Hayden's Ferry Review

"Reflections in Brass" by Ashton Lynn Marie Goodman

an introduction by Melissa Pritchard

In September, 2008, I read an online article about female soldiers in Afghanistan, members of Provincial Reconstruction Teams, or PRTs, living in remote provinces, helping to build roads, bridges, medical clinics and schools for Afghan villagers.

It is a story in itself—how I went from being seized by the idea of going to meet female soldiers acting in a peaceful capacity as humanitarians, to several months of intensive effort, gaining permission from the United States Air Force to be an embedded war journalist—but by January, 2009, I found myself first at Bagram Air Field, interviewing female combat pilots, and then in a military convoy traveling north to a small forward operating base in the foothills of the Hindu Kush mountains in Panjshir Province.

At Forward Operating Base (FOB) Lion, I lived with the five military women stationed there, accompanying them on missions to schools and clinics, visiting the shrine of Ahmad Shah Massoud, the hero of Afghanistan and a son of Panjshir Province, and helping with an aid drop for impoverished families organized by these women soldiers. My driver on these missions was twenty-one-year-old Senior Airman Ashton Lynn Marie Goodman, or “Goodman,” as she preferred to be called. Initially intimidated by her tough talk, cussing and military bravado—all of it a veneer, she later admitted, cultivated for survival in a military culture—I came to know her as a mercurial, witty, highly intelligent and courageous young woman. Through online courses, she was studying for her Bachelor’s Degree and planning to become a veterinarian. She longed to travel the world and was an aspiring photographer and writer, extremely modest about what she called her “small stories.”

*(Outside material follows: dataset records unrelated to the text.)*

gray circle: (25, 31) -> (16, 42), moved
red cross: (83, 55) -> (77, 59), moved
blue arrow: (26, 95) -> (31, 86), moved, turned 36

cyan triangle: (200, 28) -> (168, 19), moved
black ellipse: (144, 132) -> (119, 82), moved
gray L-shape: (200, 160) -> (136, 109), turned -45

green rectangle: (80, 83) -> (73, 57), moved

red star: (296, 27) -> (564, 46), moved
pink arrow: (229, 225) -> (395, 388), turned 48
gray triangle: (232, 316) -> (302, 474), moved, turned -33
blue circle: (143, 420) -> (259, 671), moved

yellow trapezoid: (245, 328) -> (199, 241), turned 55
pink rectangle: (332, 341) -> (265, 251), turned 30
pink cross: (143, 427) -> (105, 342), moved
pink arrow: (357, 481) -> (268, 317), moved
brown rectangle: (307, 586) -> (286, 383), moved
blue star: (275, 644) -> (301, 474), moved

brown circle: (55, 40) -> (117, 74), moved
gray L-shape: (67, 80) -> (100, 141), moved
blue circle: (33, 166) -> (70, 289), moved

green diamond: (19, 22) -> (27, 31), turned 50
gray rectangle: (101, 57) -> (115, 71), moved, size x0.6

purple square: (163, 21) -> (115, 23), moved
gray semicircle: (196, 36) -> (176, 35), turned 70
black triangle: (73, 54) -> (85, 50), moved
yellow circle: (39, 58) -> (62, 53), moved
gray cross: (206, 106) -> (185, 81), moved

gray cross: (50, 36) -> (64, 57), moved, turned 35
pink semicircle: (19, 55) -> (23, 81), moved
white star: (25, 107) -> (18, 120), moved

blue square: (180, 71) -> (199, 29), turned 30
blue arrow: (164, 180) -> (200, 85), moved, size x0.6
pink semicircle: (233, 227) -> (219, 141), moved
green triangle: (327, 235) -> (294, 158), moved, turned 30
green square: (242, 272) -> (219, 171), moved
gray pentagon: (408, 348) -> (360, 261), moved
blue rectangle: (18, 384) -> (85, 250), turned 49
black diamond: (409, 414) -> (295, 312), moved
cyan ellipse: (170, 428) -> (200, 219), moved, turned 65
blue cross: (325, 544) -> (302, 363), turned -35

When I returned home, we kept up a correspondence. When I asked her to send me some of her writing, she did so, but hesitantly, with apologies. In reading Ashton’s stories, I was unsurprised to see how absolutely they reflected her personality—tender, heroic, irreverent, preternaturally wise, rawly honest and funny. She possessed what Albert Camus once described his friend Simon Weil, the philosopher and social activist, as having: “a passion for the truth.”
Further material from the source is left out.